It’s World Cup season again; that magical time when journalists forget the correct use of the word “hero”. A time when half the globe seems to think that 11 guys in colorful underwear can change their world. It’s that time when sanity gets sent on a vacation.
Despite the World Cup’s inflated importance, it’s a pretty good show. Many matches are really good this year, and all players are real athletes. But you know what I miss? It could really use a little more of the Olympic spirit.

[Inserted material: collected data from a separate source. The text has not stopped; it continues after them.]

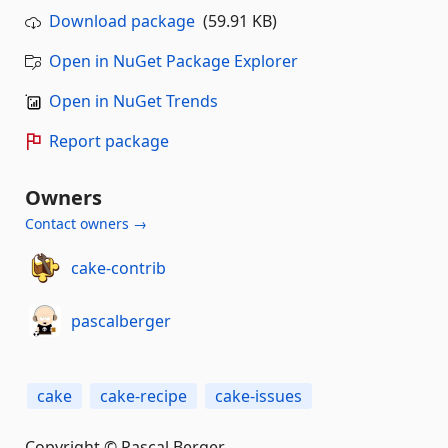
Download package
(59.91 KB)
Open in NuGet Package Explorer
Open in NuGet Trends
Report package
Owners
Contact owners →
cake-contrib
pascalberger
cake
cake-recipe
cake-issues
Copyright © Pascal Berger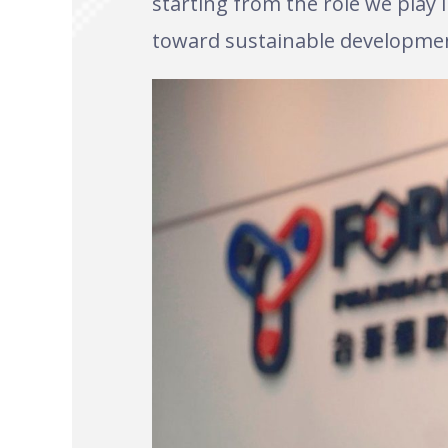
starting from the role we play
toward sustainable developme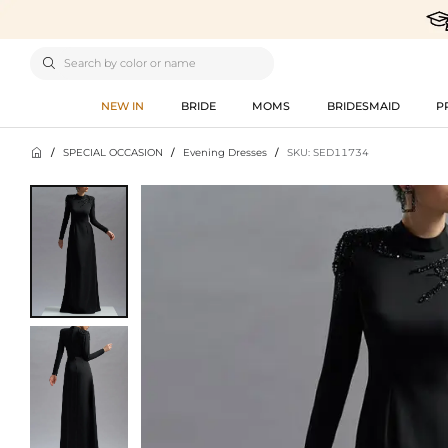

NEW IN
BRIDE
MOMS
BRIDESMAID
P

/
SPECIAL OCCASION
/
Evening Dresses
/
SKU: SED11734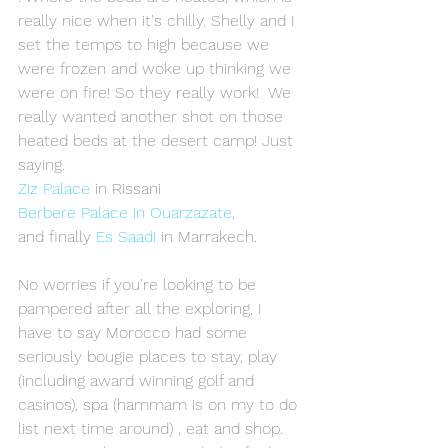
really nice when it's chilly. Shelly and I 
set the temps to high because we 
were frozen and woke up thinking we 
were on fire! So they really work!  We 
really wanted another shot on those 
heated beds at the desert camp! Just 
saying. 
Ziz Palace
 in Rissani 
Berbere Palace in Ouarzazate
,
and finally 
Es Saadi
 in Marrakech. 
No worries if you're looking to be 
pampered after all the exploring, I 
have to say Morocco had some 
seriously bougie places to stay, play 
(including award winning golf and 
casinos), spa (hammam is on my to do 
list next time around) , eat and shop. 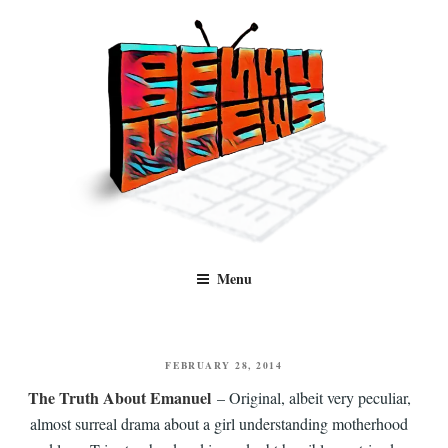
Skip
to
content
Benny Views
Human to human, algorithm-free recommendations and reviews of film
Menu
and TV, categorised by genre.
POSTED
FEBRUARY 28, 2014
ON
The Truth About Emanuel
– Original, albeit very peculiar,
almost surreal drama about a girl understanding motherhood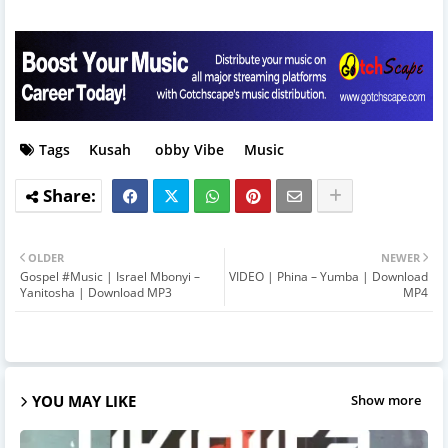
Tags
Kusah
obby Vibe
Music
OLDER
NEWER
Gospel #Music | Israel Mbonyi –
VIDEO | Phina – Yumba | Download
Yanitosha | Download MP3
MP4
YOU MAY LIKE
Show more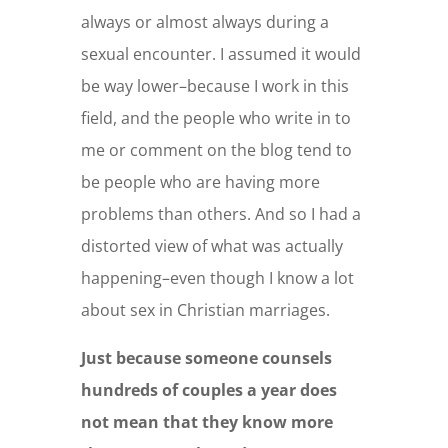
always or almost always during a
sexual encounter. I assumed it would
be way lower–because I work in this
field, and the people who write in to
me or comment on the blog tend to
be people who are having more
problems than others. And so I had a
distorted view of what was actually
happening–even though I know a lot
about sex in Christian marriages.
Just because someone counsels
hundreds of couples a year does
not mean that they know more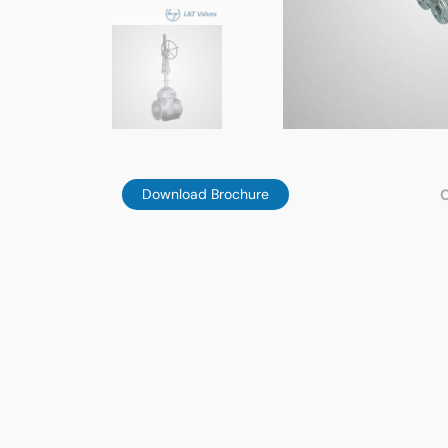
Download Brochure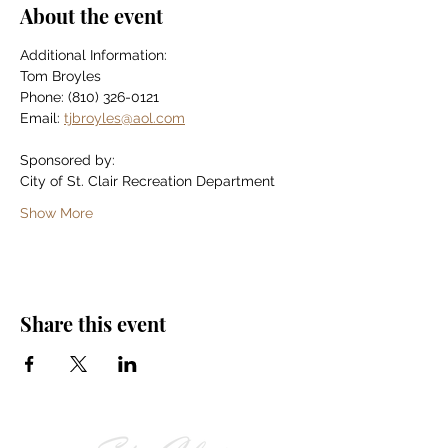
About the event
Additional Information:
Tom Broyles
Phone: (810) 326-0121
Email: 
tjbroyles@aol.com
Sponsored by:
City of St. Clair Recreation Department
Show More
Share this event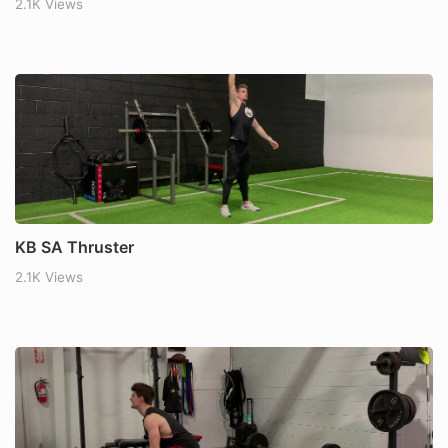
2.1K Views
KB SA Thruster
2.1K Views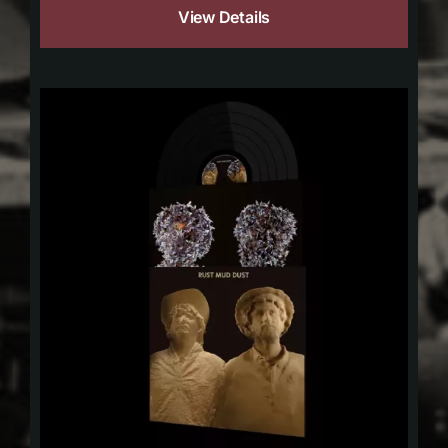
View Details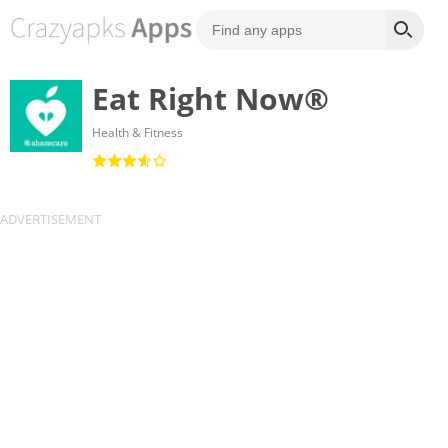
Eat Right Now®
Health & Fitness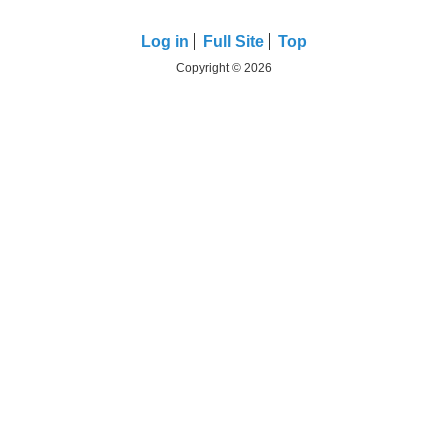
Log in
Full Site
Top
Copyright © 2026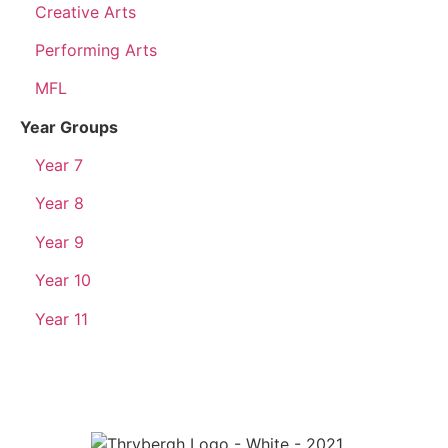
Creative Arts
Performing Arts
MFL
Year Groups
Year 7
Year 8
Year 9
Year 10
Year 11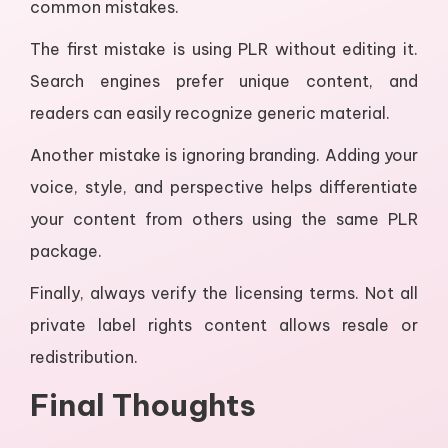
common mistakes.
The first mistake is using PLR without editing it.
Search engines prefer unique content, and
readers can easily recognize generic material.
Another mistake is ignoring branding. Adding your
voice, style, and perspective helps differentiate
your content from others using the same PLR
package.
Finally, always verify the licensing terms. Not all
private label rights content allows resale or
redistribution.
Final Thoughts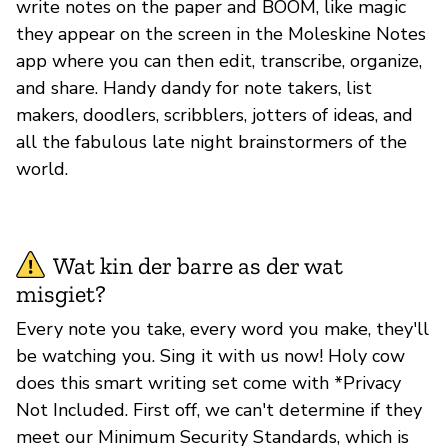
write notes on the paper and BOOM, like magic
they appear on the screen in the Moleskine Notes
app where you can then edit, transcribe, organize,
and share. Handy dandy for note takers, list
makers, doodlers, scribblers, jotters of ideas, and
all the fabulous late night brainstormers of the
world.
Wat kin der barre as der wat
misgiet?
Every note you take, every word you make, they'll
be watching you. Sing it with us now! Holy cow
does this smart writing set come with *Privacy
Not Included. First off, we can't determine if they
meet our Minimum Security Standards, which is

I would like to see a little more love of the sport; a genuine delight to be kicking a ball at the biggest stage in the world. Too many players seem mainly concerned with shoe fashion, silly hair and their latest tattoos. Many spend entire matches playing the victim, or acting insulted every time they get called on fouling an opponents. It would be nice if this kind of “professionalism” was balanced out by some more joy of the game, more pride to be part of it all.
The Olympics are called “Games” for a reason.The nature of the Olympic Games leaves more room for people who haven’t forgotten that their sport once started as a hobby. It’s fun when guys like Usain Bolt get balanced out by Eddie the Eagle-types. Bolt is an absolutely brilliant athlete, but I don’t care for all his posing before and after his races. I guess his sponsors love it, but I don’t.
The Olympics have always featured lovable amateurs like Eddie the Eagle. At the World Cup, the only amateurism you’ll see is the refereeing. And that’s not the fault of the referees, blame FIFA president, and lo-tech relic, Sepp Blatter. His resistance to video-assistance leaves the poor referees with just 4 pairs of eyes to judge everything that 22 players are doing. A single mistake can let the wrong team progresses to the next round, but Blatter considers this part of “the romance of football”. I guess we have rather different views on romance…
Last night Brazil played Chili in a spectacular match. The Brazilian lineup included the muscular “Hulk”, and all I can remember from his game was that he bitched and moaned about basically every decision by the immaculate referee Howard Webb. I know that this kind of behavior is considered professional by many, but for me it only establishes the following: Hulk = Cry Baby and Brazil = Bunch of Drama Queens. And that’s a shame, because it distracts from the accomplishments by some great players.
Time for an Olympian
Enough about “professionalism”, time to meet Eric Moussambani; an Olympic swimmer from Equatorial Guinea, who entered the 2000 Summer Olympics in Sydney. Eric gained entry to the Olympics via a wildcard, intended to encourage developing countries to participate. Before coming to the Olympics, Eric had never seen a (50 meter long) Olympic-size swimming pool. Nevertheless he set a new personal best and Equatoguinean (Yes really, that’s how they say it…) national record at the 100 meter freestyle.
In Sidney, swimmer Pieter van de Hoogenband shone during the main event, the 100 m freestyle. The tall Dutchman, who’s currently in a relationship with London 2012 100m gold medallist, Ranomi Kromowidjojo (see picture) swam a world record of 47.84 and won a gold medal Yet, he probably didn’t get as much applause as Eric Moussambani, who doggy paddled to a time of 1:52.72. The video below is awesome, and especially the commentators are hilarious. Of course this kind of amateurism doesn’t belong at the World Cup. But still, it’s a nice counter-balance.